There was a silence. He could hear the uncertain wash of the connection, as of the sea probing the shore. England was a long way off. “Okay,” he heard himself say into the void. But it wasn’t a void: Shovelin was there still. “There are too few men of honor in this world,” he said ruefully. “Do you know what they say of me in the banking industry? ‘Shovelin’s word is his honor and his honor is his word.’” He let out a sigh. “I only wish it were true for the unscrupulo­us bureaucrat­s we’re dealing with here. The palm greasers.” He let out a chuckle, deep and rolling and self-amused. “Or, to be more precise, the greasees.”
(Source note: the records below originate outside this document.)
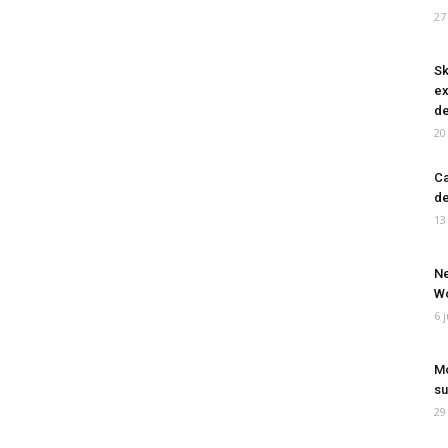
27
Sk
ex
de
20
Ca
de
13
Ne
Wo
6 
Mo
su
29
A Problem with the Check Two weeks later, he was on the phone again, and if he was upset, he couldn’t help himself. “Yes, yes,” Shovelin said dismissive­ly. “I understand your concern, but let me assure you, Mason, we are on top of this matter.” “But the people at my bank? The Bank of America? They say there’s a problem with the check—” “A small matter. All I can say is that it’s a good thing we used this as a test case, because think of the mess we’d be in if we’d deposited the whole sum of $30,558,780, which, by the way, is what our accountant­s have determined your share to be, exclusive of fees. If any.” He was seeing the scene at the bank all over again, the cold look of the teller, who seemed to think he was some sort of flimflam man—or worse, senile, useless, old. They’d sat him down at the desk of the bank manager, a full-figured young woman with plump butterfly lips and a pair of black eyes that bored right into you, and she’d explained that the check had been drawn on insufficie­nt funds and was, in effect, worthless. Embarrasse­d—worse, humiliated—he’d shuffled out into the sunlight blinking as if he’d been locked up in a cave all this time. “But what am I supposed to do?” “Just what you—and I, and Miss Afunu-jones— have been doing: exerting a little control, a little patience, Mason. The fact is, I am going to have to ask you to make another deposit. There is one man at the R.F.B. standing in our way, a scoundrel, really—and I’ll name him, why not? Richard Hyde-jeffers. One of those men born with the gold spoon in his mouth but who is always greedy for more, as if that were the only subject they tutored him in at Oxford: greed.” “He wants a bribe?” “Exactly.” “How much?’